* **REQUIRED ACTION**:
Only the pictures are to be omitted; every entry beneath should otherwise be duplicated exactly.

* **SOURCE RECORDS**:
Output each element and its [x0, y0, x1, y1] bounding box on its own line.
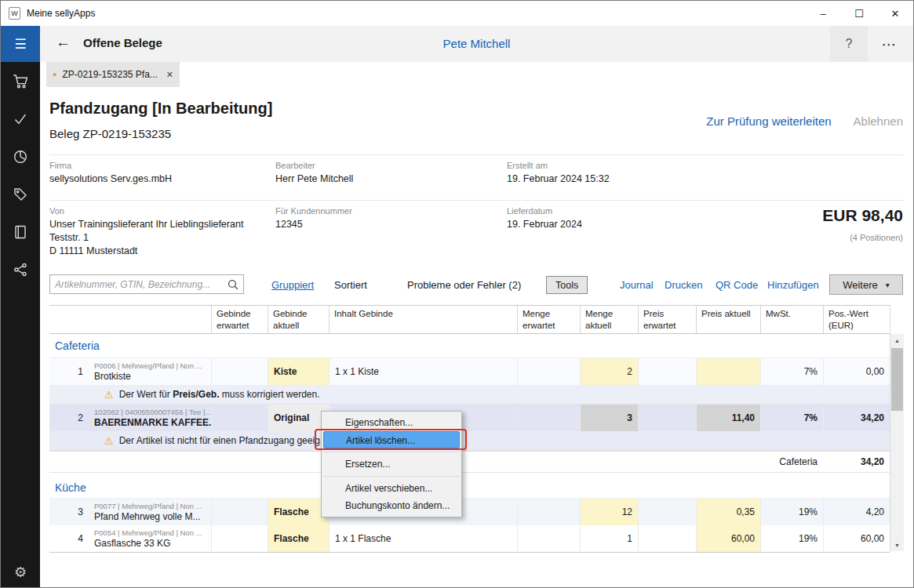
gebinde-aktuell-cell[interactable]: Flasche — [268, 525, 329, 552]
group-header-kueche: Küche — [49, 477, 890, 499]
tab-label: ZP-0219-153235 Pfa... — [62, 69, 160, 80]
scroll-down-icon[interactable]: ▼ — [890, 539, 904, 551]
back-button[interactable]: ← — [56, 34, 71, 51]
reject-link[interactable]: Ablehnen — [854, 114, 903, 128]
document-tab[interactable]: ● ZP-0219-153235 Pfa... ✕ — [46, 62, 180, 87]
share-icon[interactable] — [1, 261, 40, 278]
field-bearbeiter-value: Herr Pete Mitchell — [275, 173, 353, 184]
gebinde-aktuell-cell[interactable]: Flasche — [268, 499, 329, 525]
tab-close-icon[interactable]: ✕ — [166, 70, 173, 80]
field-firma-value: sellysolutions Serv.ges.mbH — [49, 173, 172, 184]
page-header: ← Offene Belege Pete Mitchell ? ⋯ — [40, 26, 913, 62]
gebinde-aktuell-cell: Original — [268, 405, 329, 431]
warning-text: Der Artikel ist nicht für einen Pfandzug… — [119, 435, 328, 446]
gebinde-erwartet-cell — [211, 405, 268, 431]
article-cell: 102082 | 04005500007456 | Tee |... BAERE… — [89, 405, 211, 431]
menu-item-artikel-loeschen[interactable]: Artikel löschen... — [323, 431, 460, 448]
menge-aktuell-cell[interactable]: 1 — [580, 525, 638, 552]
header-mwst[interactable]: MwSt. — [760, 306, 823, 333]
warning-icon: ⚠ — [104, 389, 114, 401]
forward-for-review-link[interactable]: Zur Prüfung weiterleiten — [706, 114, 831, 128]
document-title: Pfandzugang [In Bearbeitung] — [49, 100, 272, 118]
tag-icon[interactable] — [1, 186, 40, 202]
menu-item-eigenschaften[interactable]: Eigenschaften... — [322, 414, 461, 431]
tools-button[interactable]: Tools — [546, 276, 588, 294]
menu-item-ersetzen[interactable]: Ersetzen... — [322, 456, 461, 473]
search-icon[interactable] — [228, 279, 239, 290]
field-kundennummer-label: Für Kundennummer — [275, 206, 352, 216]
article-name: Pfand Mehrweg volle M... — [94, 511, 200, 522]
check-icon[interactable] — [1, 111, 40, 127]
header-pos-wert[interactable]: Pos.-Wert (EUR) — [823, 306, 890, 333]
more-actions-dropdown[interactable]: Weitere ▾ — [829, 274, 903, 295]
titlebar: W Meine sellyApps – ☐ ✕ — [1, 1, 913, 26]
more-options-button[interactable]: ⋯ — [871, 26, 907, 62]
tab-bar: ● ZP-0219-153235 Pfa... ✕ — [40, 62, 913, 87]
header-preis-aktuell[interactable]: Preis aktuell — [696, 306, 760, 333]
pos-wert-cell: 34,20 — [823, 405, 890, 431]
header-menge-aktuell[interactable]: Menge aktuell — [580, 306, 638, 333]
menge-aktuell-cell[interactable]: 2 — [580, 358, 638, 385]
menge-erwartet-cell — [517, 358, 580, 385]
pie-chart-icon[interactable] — [1, 148, 40, 165]
scroll-up-icon[interactable]: ▲ — [890, 334, 904, 347]
mwst-cell: 19% — [760, 525, 823, 552]
print-link[interactable]: Drucken — [665, 279, 702, 291]
preis-aktuell-cell[interactable] — [696, 358, 760, 385]
preis-aktuell-cell[interactable]: 60,00 — [696, 525, 760, 552]
divider — [49, 154, 903, 155]
preis-aktuell-cell: 11,40 — [696, 405, 760, 431]
mwst-cell: 7% — [760, 405, 823, 431]
group-name: Küche — [55, 481, 86, 494]
row-number: 1 — [49, 358, 89, 385]
field-von-line1: Unser Trainingslieferant Ihr Lieblingsli… — [49, 219, 243, 230]
header-gebinde-aktuell[interactable]: Gebinde aktuell — [268, 306, 329, 333]
header-article-column — [89, 306, 211, 333]
menu-item-artikel-verschieben[interactable]: Artikel verschieben... — [322, 480, 461, 497]
qr-code-link[interactable]: QR Code — [716, 279, 758, 291]
header-menge-erwartet[interactable]: Menge erwartet — [517, 306, 580, 333]
menu-item-buchungskonto-aendern[interactable]: Buchungskonto ändern... — [322, 497, 461, 514]
table-row-selected[interactable]: 2 102082 | 04005500007456 | Tee |... BAE… — [49, 405, 890, 431]
add-link[interactable]: Hinzufügen — [767, 279, 819, 291]
maximize-button[interactable]: ☐ — [841, 1, 877, 26]
header-preis-erwartet[interactable]: Preis erwartet — [638, 306, 696, 333]
search-input[interactable] — [50, 276, 228, 292]
inhalt-gebinde-cell: 1 x 1 Flasche — [329, 525, 517, 552]
menge-aktuell-cell[interactable]: 12 — [580, 499, 638, 525]
grouped-toggle[interactable]: Gruppiert — [271, 279, 314, 291]
journal-link[interactable]: Journal — [620, 279, 654, 291]
hamburger-menu-button[interactable]: ☰ — [1, 26, 40, 62]
notebook-icon[interactable] — [1, 223, 40, 240]
settings-gear-icon[interactable]: ⚙ — [1, 564, 40, 581]
help-button[interactable]: ? — [830, 26, 868, 62]
table-header-row: Gebinde erwartet Gebinde aktuell Inhalt … — [49, 306, 890, 334]
table-row[interactable]: 3 P0077 | Mehrweg/Pfand | Non ... Pfand … — [49, 499, 890, 525]
header-inhalt-gebinde[interactable]: Inhalt Gebinde — [329, 306, 517, 333]
minimize-button[interactable]: – — [805, 1, 841, 26]
sorted-toggle[interactable]: Sortiert — [334, 279, 367, 291]
article-cell: P0077 | Mehrweg/Pfand | Non ... Pfand Me… — [89, 499, 211, 525]
vertical-scrollbar[interactable]: ▲ ▼ — [890, 334, 904, 551]
warning-row: ⚠ Der Wert für Preis/Geb. muss korrigier… — [49, 385, 890, 405]
article-code: P0006 | Mehrweg/Pfand | Non ... — [94, 361, 202, 370]
row-number: 2 — [49, 405, 89, 431]
gebinde-erwartet-cell — [211, 358, 268, 385]
close-button[interactable]: ✕ — [877, 1, 913, 26]
article-cell: P0006 | Mehrweg/Pfand | Non ... Brotkist… — [89, 358, 211, 385]
table-row[interactable]: 4 P0054 | Mehrweg/Pfand | Non ... Gasfla… — [49, 525, 890, 552]
preis-aktuell-cell[interactable]: 0,35 — [696, 499, 760, 525]
group-subtotal-row: Cafeteria 34,20 — [49, 451, 890, 473]
divider — [49, 200, 903, 201]
context-menu: Eigenschaften... Artikel löschen... Erse… — [321, 411, 462, 517]
scrollbar-thumb[interactable] — [891, 348, 903, 411]
field-von-line2: Teststr. 1 — [49, 232, 89, 243]
menge-aktuell-cell: 3 — [580, 405, 638, 431]
table-row[interactable]: 1 P0006 | Mehrweg/Pfand | Non ... Brotki… — [49, 358, 890, 385]
pos-wert-cell: 4,20 — [823, 499, 890, 525]
gebinde-aktuell-cell[interactable]: Kiste — [268, 358, 329, 385]
cart-icon[interactable] — [1, 73, 40, 89]
pos-wert-cell: 0,00 — [823, 358, 890, 385]
problems-filter[interactable]: Probleme oder Fehler (2) — [407, 279, 521, 291]
header-gebinde-erwartet[interactable]: Gebinde erwartet — [211, 306, 268, 333]
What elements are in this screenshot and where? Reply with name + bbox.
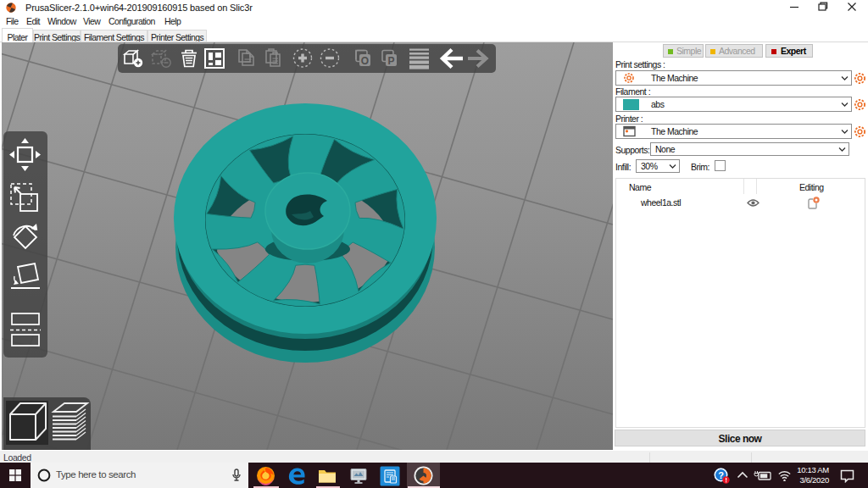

* **RESPONSE FOR THIS EXERCISE**:
Output each element and its [x0, y0, x1, y1] bounding box on its own line.
gebinde-aktuell-cell[interactable]: Flasche — [268, 525, 329, 552]
group-header-kueche: Küche — [49, 477, 890, 499]
tab-label: ZP-0219-153235 Pfa... — [62, 69, 160, 80]
scroll-down-icon[interactable]: ▼ — [890, 539, 904, 551]
back-button[interactable]: ← — [56, 34, 71, 51]
reject-link[interactable]: Ablehnen — [854, 114, 903, 128]
document-tab[interactable]: ● ZP-0219-153235 Pfa... ✕ — [46, 62, 180, 87]
share-icon[interactable] — [1, 261, 40, 278]
field-bearbeiter-value: Herr Pete Mitchell — [275, 173, 353, 184]
gebinde-aktuell-cell[interactable]: Flasche — [268, 499, 329, 525]
tab-close-icon[interactable]: ✕ — [166, 70, 173, 80]
field-firma-value: sellysolutions Serv.ges.mbH — [49, 173, 172, 184]
page-header: ← Offene Belege Pete Mitchell ? ⋯ — [40, 26, 913, 62]
gebinde-aktuell-cell: Original — [268, 405, 329, 431]
warning-text: Der Artikel ist nicht für einen Pfandzug… — [119, 435, 328, 446]
gebinde-erwartet-cell — [211, 405, 268, 431]
article-cell: 102082 | 04005500007456 | Tee |... BAERE… — [89, 405, 211, 431]
menu-item-artikel-loeschen[interactable]: Artikel löschen... — [323, 431, 460, 448]
menge-aktuell-cell[interactable]: 1 — [580, 525, 638, 552]
header-mwst[interactable]: MwSt. — [760, 306, 823, 333]
warning-icon: ⚠ — [104, 389, 114, 401]
forward-for-review-link[interactable]: Zur Prüfung weiterleiten — [706, 114, 831, 128]
document-title: Pfandzugang [In Bearbeitung] — [49, 100, 272, 118]
tag-icon[interactable] — [1, 186, 40, 202]
menu-item-eigenschaften[interactable]: Eigenschaften... — [322, 414, 461, 431]
tools-button[interactable]: Tools — [546, 276, 588, 294]
menu-item-ersetzen[interactable]: Ersetzen... — [322, 456, 461, 473]
search-icon[interactable] — [228, 279, 239, 290]
field-kundennummer-label: Für Kundennummer — [275, 206, 352, 216]
article-name: Pfand Mehrweg volle M... — [94, 511, 200, 522]
check-icon[interactable] — [1, 111, 40, 127]
header-pos-wert[interactable]: Pos.-Wert (EUR) — [823, 306, 890, 333]
more-actions-dropdown[interactable]: Weitere ▾ — [829, 274, 903, 295]
titlebar: W Meine sellyApps – ☐ ✕ — [1, 1, 913, 26]
more-options-button[interactable]: ⋯ — [871, 26, 907, 62]
tab-bar: ● ZP-0219-153235 Pfa... ✕ — [40, 62, 913, 87]
header-preis-aktuell[interactable]: Preis aktuell — [696, 306, 760, 333]
pos-wert-cell: 34,20 — [823, 405, 890, 431]
header-menge-aktuell[interactable]: Menge aktuell — [580, 306, 638, 333]
menge-aktuell-cell[interactable]: 2 — [580, 358, 638, 385]
menge-erwartet-cell — [517, 358, 580, 385]
pie-chart-icon[interactable] — [1, 148, 40, 165]
scroll-up-icon[interactable]: ▲ — [890, 334, 904, 347]
mwst-cell: 19% — [760, 525, 823, 552]
print-link[interactable]: Drucken — [665, 279, 702, 291]
preis-aktuell-cell[interactable] — [696, 358, 760, 385]
preis-aktuell-cell[interactable]: 60,00 — [696, 525, 760, 552]
divider — [49, 154, 903, 155]
preis-aktuell-cell: 11,40 — [696, 405, 760, 431]
mwst-cell: 7% — [760, 405, 823, 431]
group-name: Küche — [55, 481, 86, 494]
row-number: 1 — [49, 358, 89, 385]
field-von-line1: Unser Trainingslieferant Ihr Lieblingsli… — [49, 219, 243, 230]
header-gebinde-aktuell[interactable]: Gebinde aktuell — [268, 306, 329, 333]
header-article-column — [89, 306, 211, 333]
menu-item-artikel-verschieben[interactable]: Artikel verschieben... — [322, 480, 461, 497]
qr-code-link[interactable]: QR Code — [716, 279, 758, 291]
header-menge-erwartet[interactable]: Menge erwartet — [517, 306, 580, 333]
menu-item-buchungskonto-aendern[interactable]: Buchungskonto ändern... — [322, 497, 461, 514]
table-row-selected[interactable]: 2 102082 | 04005500007456 | Tee |... BAE… — [49, 405, 890, 431]
add-link[interactable]: Hinzufügen — [767, 279, 819, 291]
maximize-button[interactable]: ☐ — [841, 1, 877, 26]
header-preis-erwartet[interactable]: Preis erwartet — [638, 306, 696, 333]
search-input[interactable] — [50, 276, 228, 292]
inhalt-gebinde-cell: 1 x 1 Flasche — [329, 525, 517, 552]
menge-aktuell-cell[interactable]: 12 — [580, 499, 638, 525]
grouped-toggle[interactable]: Gruppiert — [271, 279, 314, 291]
journal-link[interactable]: Journal — [620, 279, 654, 291]
hamburger-menu-button[interactable]: ☰ — [1, 26, 40, 62]
notebook-icon[interactable] — [1, 223, 40, 240]
settings-gear-icon[interactable]: ⚙ — [1, 564, 40, 581]
help-button[interactable]: ? — [830, 26, 868, 62]
table-header-row: Gebinde erwartet Gebinde aktuell Inhalt … — [49, 306, 890, 334]
table-row[interactable]: 3 P0077 | Mehrweg/Pfand | Non ... Pfand … — [49, 499, 890, 525]
header-inhalt-gebinde[interactable]: Inhalt Gebinde — [329, 306, 517, 333]
minimize-button[interactable]: – — [805, 1, 841, 26]
sorted-toggle[interactable]: Sortiert — [334, 279, 367, 291]
article-cell: P0077 | Mehrweg/Pfand | Non ... Pfand Me… — [89, 499, 211, 525]
vertical-scrollbar[interactable]: ▲ ▼ — [890, 334, 904, 551]
warning-row: ⚠ Der Wert für Preis/Geb. muss korrigier… — [49, 385, 890, 405]
article-code: P0006 | Mehrweg/Pfand | Non ... — [94, 361, 202, 370]
row-number: 2 — [49, 405, 89, 431]
gebinde-erwartet-cell — [211, 358, 268, 385]
close-button[interactable]: ✕ — [877, 1, 913, 26]
article-cell: P0006 | Mehrweg/Pfand | Non ... Brotkist… — [89, 358, 211, 385]
table-row[interactable]: 4 P0054 | Mehrweg/Pfand | Non ... Gasfla… — [49, 525, 890, 552]
preis-aktuell-cell[interactable]: 0,35 — [696, 499, 760, 525]
group-subtotal-row: Cafeteria 34,20 — [49, 451, 890, 473]
divider — [49, 200, 903, 201]
context-menu: Eigenschaften... Artikel löschen... Erse… — [321, 411, 462, 517]
scrollbar-thumb[interactable] — [891, 348, 903, 411]
field-von-line2: Teststr. 1 — [49, 232, 89, 243]
menge-aktuell-cell: 3 — [580, 405, 638, 431]
table-row[interactable]: 1 P0006 | Mehrweg/Pfand | Non ... Brotki… — [49, 358, 890, 385]
pos-wert-cell: 4,20 — [823, 499, 890, 525]
gebinde-aktuell-cell[interactable]: Kiste — [268, 358, 329, 385]
cart-icon[interactable] — [1, 73, 40, 89]
pos-wert-cell: 0,00 — [823, 358, 890, 385]
problems-filter[interactable]: Probleme oder Fehler (2) — [407, 279, 521, 291]
header-gebinde-erwartet[interactable]: Gebinde erwartet — [211, 306, 268, 333]
What elements are in this screenshot and where? Reply with name + bbox.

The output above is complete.